Task requirements: Count the lines in the data below where the string "sentences" occurs, please, and give the number alone.

Information shown:

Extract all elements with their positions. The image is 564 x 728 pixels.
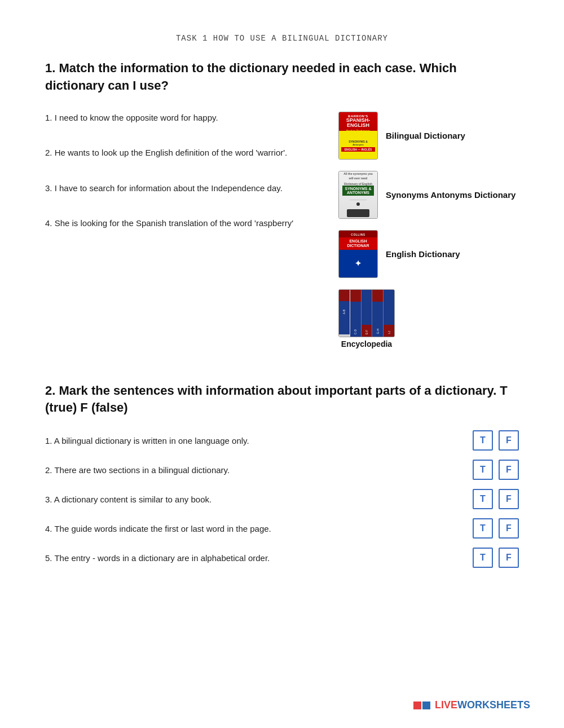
tf-statement-3: 3. A dictionary content is similar to an…: [45, 493, 461, 505]
footer-worksheets-text: WORKSHEETS: [457, 699, 530, 711]
logo-squares: [413, 701, 430, 709]
bilingual-dictionary-label: Bilingual Dictionary: [386, 130, 465, 142]
logo-square-blue: [422, 701, 430, 709]
encyclopedia-label: Encyclopedia: [338, 339, 395, 348]
dict-row-bilingual: BARRON'S SPANISH-ENGLISH Pocket Dictiona…: [338, 112, 519, 160]
tf-row-2: 2. There are two sections in a bilingual…: [45, 460, 519, 480]
tf-statement-5: 5. The entry - words in a dictionary are…: [45, 552, 461, 564]
tf-statement-4: 4. The guide words indicate the first or…: [45, 523, 461, 535]
task2-heading: 2. Mark the sentences with information a…: [45, 382, 519, 417]
task1-dictionaries: BARRON'S SPANISH-ENGLISH Pocket Dictiona…: [338, 112, 519, 348]
english-dictionary-label: English Dictionary: [386, 248, 460, 260]
tf-buttons-2: T F: [473, 460, 519, 480]
dict-row-encyclopedia: A-B C-D E-F G-H I-J: [338, 289, 519, 348]
svg-rect-0: [413, 701, 421, 709]
question-item-3: 3. I have to search for information abou…: [45, 182, 316, 195]
tf-row-4: 4. The guide words indicate the first or…: [45, 518, 519, 539]
tf-true-btn-4[interactable]: T: [473, 518, 493, 539]
tf-statement-1: 1. A bilingual dictionary is written in …: [45, 435, 461, 447]
tf-true-btn-2[interactable]: T: [473, 460, 493, 480]
dict-row-synonyms: All the synonyms you will ever need Dict…: [338, 171, 519, 219]
dict-row-english: COLLINS ENGLISH DICTIONAR ✦ English Dict…: [338, 230, 519, 278]
tf-false-btn-1[interactable]: F: [499, 430, 519, 451]
task1-heading: 1. Match the information to the dictiona…: [45, 60, 519, 95]
tf-row-3: 3. A dictionary content is similar to an…: [45, 489, 519, 509]
logo-square-red: [413, 701, 421, 709]
tf-true-btn-1[interactable]: T: [473, 430, 493, 451]
page-title: TASK 1 HOW TO USE A BILINGUAL DICTIONARY: [45, 34, 519, 43]
synonyms-dictionary-label: Synonyms Antonyms Dictionary: [386, 189, 515, 201]
tf-false-btn-3[interactable]: F: [499, 489, 519, 509]
english-dictionary-image: COLLINS ENGLISH DICTIONAR ✦: [338, 230, 378, 278]
tf-true-btn-5[interactable]: T: [473, 548, 493, 568]
tf-false-btn-2[interactable]: F: [499, 460, 519, 480]
question-item-1: 1. I need to know the opposite word for …: [45, 112, 316, 125]
tf-row-1: 1. A bilingual dictionary is written in …: [45, 430, 519, 451]
synonyms-dictionary-image: All the synonyms you will ever need Dict…: [338, 171, 378, 219]
question-item-2: 2. He wants to look up the English defin…: [45, 147, 316, 160]
tf-row-5: 5. The entry - words in a dictionary are…: [45, 548, 519, 568]
tf-buttons-1: T F: [473, 430, 519, 451]
tf-buttons-3: T F: [473, 489, 519, 509]
encyclopedia-image: A-B C-D E-F G-H I-J: [338, 289, 395, 337]
question-item-4: 4. She is looking for the Spanish transl…: [45, 217, 316, 230]
tf-buttons-5: T F: [473, 548, 519, 568]
svg-rect-1: [422, 701, 430, 709]
tf-false-btn-5[interactable]: F: [499, 548, 519, 568]
footer-live-text: LIVE: [435, 699, 457, 711]
footer: LIVEWORKSHEETS: [413, 699, 530, 711]
tf-statement-2: 2. There are two sections in a bilingual…: [45, 464, 461, 476]
task1-questions: 1. I need to know the opposite word for …: [45, 112, 316, 348]
footer-brand: LIVEWORKSHEETS: [435, 699, 530, 711]
tf-false-btn-4[interactable]: F: [499, 518, 519, 539]
tf-true-btn-3[interactable]: T: [473, 489, 493, 509]
bilingual-dictionary-image: BARRON'S SPANISH-ENGLISH Pocket Dictiona…: [338, 112, 378, 160]
task2-section: 2. Mark the sentences with information a…: [45, 382, 519, 568]
task1-container: 1. I need to know the opposite word for …: [45, 112, 519, 348]
tf-buttons-4: T F: [473, 518, 519, 539]
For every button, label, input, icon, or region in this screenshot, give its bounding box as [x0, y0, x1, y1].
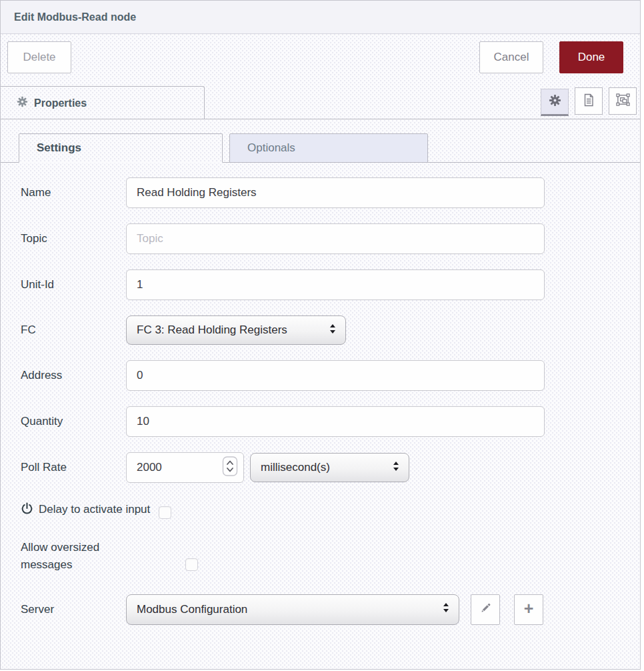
settings-tab-bar: Settings Optionals [1, 133, 640, 163]
dialog-title: Edit Modbus-Read node [14, 11, 136, 23]
oversized-row: Allow oversized messages [21, 539, 640, 574]
server-selected-value: Modbus Configuration [137, 603, 247, 616]
add-server-button[interactable]: + [514, 594, 543, 625]
select-arrows-icon [392, 460, 400, 476]
topic-label: Topic [21, 232, 126, 245]
oversized-label: Allow oversized messages [21, 539, 121, 574]
address-row: Address [21, 360, 640, 391]
delete-button[interactable]: Delete [7, 41, 71, 73]
settings-form: Name Topic Unit-Id FC FC 3: Read Holding… [1, 163, 640, 625]
fc-selected-value: FC 3: Read Holding Registers [137, 323, 287, 337]
properties-tab-label: Properties [34, 97, 87, 109]
server-label: Server [21, 603, 126, 616]
delay-label: Delay to activate input [39, 501, 150, 518]
cancel-button[interactable]: Cancel [479, 41, 543, 73]
object-group-icon [616, 93, 630, 109]
name-row: Name [21, 177, 640, 208]
tab-properties[interactable]: Properties [1, 86, 205, 119]
poll-rate-unit-value: millisecond(s) [261, 461, 330, 474]
poll-rate-label: Poll Rate [21, 461, 126, 474]
delay-checkbox[interactable] [159, 506, 171, 519]
topic-row: Topic [21, 223, 640, 254]
properties-tab-row: Properties [1, 85, 640, 119]
quantity-input[interactable] [126, 406, 545, 437]
server-select[interactable]: Modbus Configuration [126, 594, 459, 625]
select-arrows-icon [329, 323, 337, 338]
select-arrows-icon [442, 602, 450, 617]
poll-rate-input[interactable] [137, 461, 222, 474]
unit-id-label: Unit-Id [21, 278, 126, 291]
gear-icon [17, 96, 28, 110]
name-label: Name [21, 186, 126, 199]
tab-optionals[interactable]: Optionals [229, 133, 428, 163]
poll-rate-input-wrap [126, 452, 244, 483]
object-group-button[interactable] [609, 87, 637, 115]
properties-view-button[interactable] [541, 89, 569, 116]
document-icon [582, 93, 595, 109]
edit-server-button[interactable] [471, 594, 500, 625]
unit-id-input[interactable] [126, 269, 545, 300]
dialog-toolbar: Delete Cancel Done [1, 34, 640, 85]
server-row: Server Modbus Configuration [21, 594, 640, 625]
fc-row: FC FC 3: Read Holding Registers [21, 315, 640, 345]
tab-settings[interactable]: Settings [19, 133, 223, 163]
dialog-header: Edit Modbus-Read node [1, 1, 640, 34]
oversized-checkbox[interactable] [185, 558, 198, 571]
number-stepper[interactable] [222, 456, 238, 480]
address-label: Address [21, 369, 126, 382]
delay-row: Delay to activate input [21, 501, 640, 519]
edit-node-dialog: Edit Modbus-Read node Delete Cancel Done [0, 0, 641, 670]
topic-input[interactable] [126, 223, 545, 254]
fc-select[interactable]: FC 3: Read Holding Registers [126, 315, 346, 345]
fc-label: FC [21, 323, 126, 337]
power-icon [21, 502, 33, 518]
quantity-label: Quantity [21, 415, 126, 428]
quantity-row: Quantity [21, 406, 640, 437]
done-button[interactable]: Done [559, 41, 623, 73]
poll-rate-row: Poll Rate millisecond(s) [21, 452, 640, 483]
tray-content: Settings Optionals Name Topic Unit-Id FC [1, 119, 640, 625]
poll-rate-unit-select[interactable]: millisecond(s) [250, 453, 409, 482]
name-input[interactable] [126, 177, 545, 208]
plus-icon: + [524, 600, 534, 617]
unit-id-row: Unit-Id [21, 269, 640, 300]
pencil-icon [480, 602, 491, 616]
gear-icon [549, 94, 561, 109]
node-description-button[interactable] [575, 87, 603, 115]
address-input[interactable] [126, 360, 545, 391]
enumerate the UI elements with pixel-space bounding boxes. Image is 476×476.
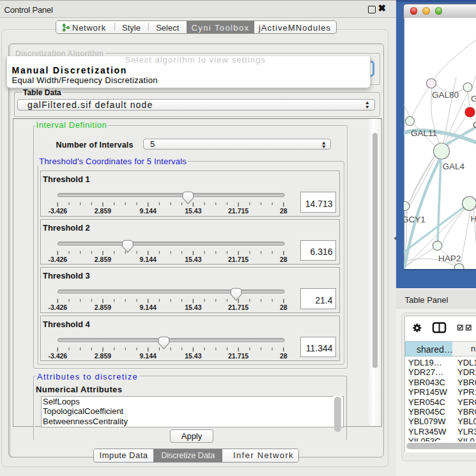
svg-text:9.144: 9.144 <box>139 207 156 215</box>
svg-text:GAL80: GAL80 <box>432 89 459 99</box>
svg-text:21.715: 21.715 <box>228 351 249 359</box>
svg-text:9.144: 9.144 <box>139 303 156 311</box>
svg-text:GA: GA <box>471 93 476 103</box>
svg-text:-3.426: -3.426 <box>48 207 67 215</box>
svg-text:9.144: 9.144 <box>139 351 156 359</box>
svg-text:21.715: 21.715 <box>228 207 249 215</box>
svg-text:-3.426: -3.426 <box>48 351 67 359</box>
svg-text:2.859: 2.859 <box>94 351 111 359</box>
svg-text:15.43: 15.43 <box>185 351 201 359</box>
svg-text:21.715: 21.715 <box>228 303 249 311</box>
svg-text:28: 28 <box>279 255 287 263</box>
svg-text:2.859: 2.859 <box>94 303 111 311</box>
svg-text:28: 28 <box>279 303 287 311</box>
svg-text:C: C <box>473 119 476 129</box>
svg-text:GAL11: GAL11 <box>411 128 437 137</box>
svg-text:GCY1: GCY1 <box>404 214 426 224</box>
svg-text:2.859: 2.859 <box>94 207 111 215</box>
svg-text:28: 28 <box>279 207 287 215</box>
svg-text:15.43: 15.43 <box>185 255 201 263</box>
svg-text:21.715: 21.715 <box>228 255 249 263</box>
svg-text:9.144: 9.144 <box>139 255 156 263</box>
svg-text:15.43: 15.43 <box>185 207 201 215</box>
svg-text:-3.426: -3.426 <box>48 255 67 263</box>
svg-text:-3.426: -3.426 <box>48 303 67 311</box>
svg-text:2.859: 2.859 <box>94 255 111 263</box>
svg-text:H: H <box>471 213 476 223</box>
svg-text:GAL4: GAL4 <box>443 161 465 171</box>
svg-text:28: 28 <box>279 351 287 359</box>
svg-text:15.43: 15.43 <box>185 303 201 311</box>
svg-text:HAP2: HAP2 <box>438 253 461 263</box>
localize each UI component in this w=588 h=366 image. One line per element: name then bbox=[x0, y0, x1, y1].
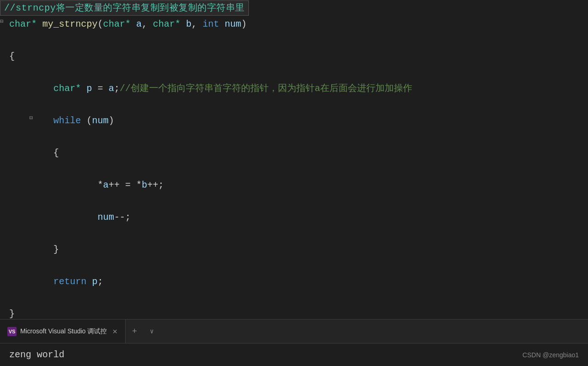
open-brace-while: { bbox=[0, 145, 588, 161]
tab-item[interactable]: VS Microsoft Visual Studio 调试控 ✕ bbox=[0, 320, 126, 343]
tab-title: Microsoft Visual Studio 调试控 bbox=[20, 327, 107, 336]
comment-line: //strncpy将一定数量的字符串复制到被复制的字符串里 bbox=[0, 0, 249, 16]
func-signature-line: ⊟char* my_strncpy(char* a, char* b, int … bbox=[0, 16, 588, 32]
deref-assign-line: *a++ = *b++; bbox=[0, 177, 588, 193]
num-decrement-line: num--; bbox=[0, 209, 588, 225]
fold-icon-func[interactable]: ⊟ bbox=[0, 17, 3, 27]
output-text: zeng world bbox=[9, 349, 64, 360]
editor-container: //strncpy将一定数量的字符串复制到被复制的字符串里 ⊟char* my_… bbox=[0, 0, 588, 366]
output-bar: zeng world CSDN @zengbiao1 bbox=[0, 343, 588, 366]
open-brace-func: { bbox=[0, 48, 588, 64]
tab-dropdown-button[interactable]: ∨ bbox=[144, 327, 160, 335]
tab-vs-icon: VS bbox=[7, 327, 17, 336]
char-p-line: char* p = a;//创建一个指向字符串首字符的指针，因为指针a在后面会进… bbox=[0, 80, 588, 97]
csdn-badge: CSDN @zengbiao1 bbox=[523, 351, 579, 359]
close-brace-while: } bbox=[0, 241, 588, 257]
close-brace-func: } bbox=[0, 306, 588, 319]
tab-close-button[interactable]: ✕ bbox=[112, 328, 118, 335]
tab-bar: VS Microsoft Visual Studio 调试控 ✕ + ∨ bbox=[0, 319, 588, 343]
return-p-line: return p; bbox=[0, 274, 588, 290]
code-area: //strncpy将一定数量的字符串复制到被复制的字符串里 ⊟char* my_… bbox=[0, 0, 588, 319]
fold-icon-while[interactable]: ⊟ bbox=[29, 114, 33, 123]
while-line: ⊟while (num) bbox=[0, 113, 588, 129]
tab-add-button[interactable]: + bbox=[126, 327, 144, 336]
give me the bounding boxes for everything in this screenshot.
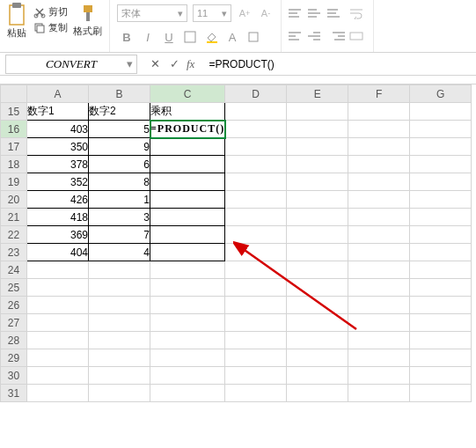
- cell-A22[interactable]: 369: [27, 226, 89, 244]
- cell-D28[interactable]: [225, 332, 287, 349]
- cell-C26[interactable]: [150, 297, 225, 314]
- cell-A29[interactable]: [27, 349, 89, 367]
- cell-C24[interactable]: [150, 261, 225, 279]
- cell-C29[interactable]: [150, 349, 225, 367]
- cell-A18[interactable]: 378: [27, 156, 89, 173]
- cell-A25[interactable]: [27, 279, 89, 297]
- cell-C18[interactable]: [150, 156, 225, 173]
- cell-G29[interactable]: [410, 349, 472, 367]
- font-color-button[interactable]: A: [223, 27, 242, 47]
- cell-F19[interactable]: [348, 173, 410, 191]
- highlight-button[interactable]: [244, 27, 263, 47]
- cell-G26[interactable]: [410, 297, 472, 314]
- cell-A28[interactable]: [27, 332, 89, 349]
- col-head-E[interactable]: E: [287, 85, 348, 103]
- cell-B29[interactable]: [89, 349, 150, 367]
- cell-E16[interactable]: [287, 121, 348, 138]
- cell-D31[interactable]: [225, 385, 287, 402]
- cell-E21[interactable]: [287, 209, 348, 226]
- cell-C15[interactable]: 乘积: [150, 103, 225, 121]
- cell-E25[interactable]: [287, 279, 348, 297]
- col-head-C[interactable]: C: [150, 85, 225, 103]
- cell-C25[interactable]: [150, 279, 225, 297]
- cell-G23[interactable]: [410, 244, 472, 261]
- select-all-corner[interactable]: [1, 85, 27, 103]
- col-head-G[interactable]: G: [410, 85, 472, 103]
- cell-G31[interactable]: [410, 385, 472, 402]
- cell-E26[interactable]: [287, 297, 348, 314]
- row-head-27[interactable]: 27: [1, 314, 27, 332]
- fill-color-button[interactable]: [201, 27, 221, 47]
- cell-E30[interactable]: [287, 367, 348, 385]
- cell-G19[interactable]: [410, 173, 472, 191]
- cell-B23[interactable]: 4: [89, 244, 150, 261]
- cell-D24[interactable]: [225, 261, 287, 279]
- cell-E28[interactable]: [287, 332, 348, 349]
- row-head-23[interactable]: 23: [1, 244, 27, 261]
- align-top-button[interactable]: [289, 5, 306, 21]
- cell-A26[interactable]: [27, 297, 89, 314]
- align-left-button[interactable]: [289, 28, 306, 44]
- cell-C22[interactable]: [150, 226, 225, 244]
- cell-D15[interactable]: [225, 103, 287, 121]
- row-head-18[interactable]: 18: [1, 156, 27, 173]
- cell-E31[interactable]: [287, 385, 348, 402]
- cell-B20[interactable]: 1: [89, 191, 150, 209]
- cell-G25[interactable]: [410, 279, 472, 297]
- cell-C27[interactable]: [150, 314, 225, 332]
- cell-G16[interactable]: [410, 121, 472, 138]
- cell-E20[interactable]: [287, 191, 348, 209]
- cell-F26[interactable]: [348, 297, 410, 314]
- row-head-30[interactable]: 30: [1, 367, 27, 385]
- cell-C23[interactable]: [150, 244, 225, 261]
- col-head-A[interactable]: A: [27, 85, 89, 103]
- merge-button[interactable]: [347, 26, 366, 46]
- cell-C21[interactable]: [150, 209, 225, 226]
- cell-G17[interactable]: [410, 138, 472, 156]
- accept-formula-button[interactable]: ✓: [167, 57, 181, 71]
- cancel-formula-button[interactable]: ✕: [148, 57, 162, 71]
- cell-A19[interactable]: 352: [27, 173, 89, 191]
- cell-G20[interactable]: [410, 191, 472, 209]
- cell-A15[interactable]: 数字1: [27, 103, 89, 121]
- cell-A16[interactable]: 403: [27, 121, 89, 138]
- cell-C17[interactable]: [150, 138, 225, 156]
- font-size-select[interactable]: 11▾: [193, 4, 231, 22]
- row-head-28[interactable]: 28: [1, 332, 27, 349]
- cut-button[interactable]: 剪切: [33, 5, 68, 18]
- cell-A17[interactable]: 350: [27, 138, 89, 156]
- cell-D16[interactable]: [225, 121, 287, 138]
- cell-G18[interactable]: [410, 156, 472, 173]
- cell-G24[interactable]: [410, 261, 472, 279]
- cell-B17[interactable]: 9: [89, 138, 150, 156]
- row-head-21[interactable]: 21: [1, 209, 27, 226]
- cell-F20[interactable]: [348, 191, 410, 209]
- cell-D23[interactable]: [225, 244, 287, 261]
- cell-E27[interactable]: [287, 314, 348, 332]
- row-head-22[interactable]: 22: [1, 226, 27, 244]
- cell-G28[interactable]: [410, 332, 472, 349]
- cell-D17[interactable]: [225, 138, 287, 156]
- cell-B25[interactable]: [89, 279, 150, 297]
- cell-G21[interactable]: [410, 209, 472, 226]
- name-box[interactable]: CONVERT ▾: [5, 55, 137, 74]
- cell-D27[interactable]: [225, 314, 287, 332]
- cell-B30[interactable]: [89, 367, 150, 385]
- cell-D22[interactable]: [225, 226, 287, 244]
- cell-C19[interactable]: [150, 173, 225, 191]
- paste-button[interactable]: 粘贴: [7, 2, 26, 40]
- cell-A21[interactable]: 418: [27, 209, 89, 226]
- cell-C28[interactable]: [150, 332, 225, 349]
- cell-C31[interactable]: [150, 385, 225, 402]
- cell-F15[interactable]: [348, 103, 410, 121]
- cell-D30[interactable]: [225, 367, 287, 385]
- row-head-26[interactable]: 26: [1, 297, 27, 314]
- cell-D21[interactable]: [225, 209, 287, 226]
- cell-F23[interactable]: [348, 244, 410, 261]
- cell-A31[interactable]: [27, 385, 89, 402]
- cell-F17[interactable]: [348, 138, 410, 156]
- cell-F18[interactable]: [348, 156, 410, 173]
- cell-A24[interactable]: [27, 261, 89, 279]
- italic-button[interactable]: I: [138, 27, 157, 47]
- wrap-text-button[interactable]: [347, 4, 366, 23]
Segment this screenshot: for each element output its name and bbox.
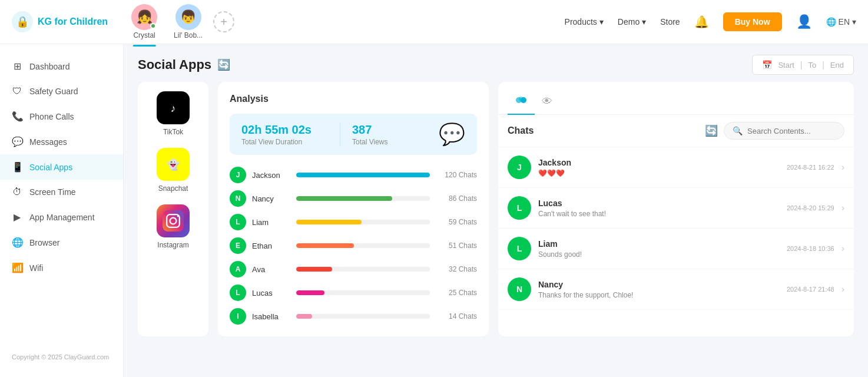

Answer space: 2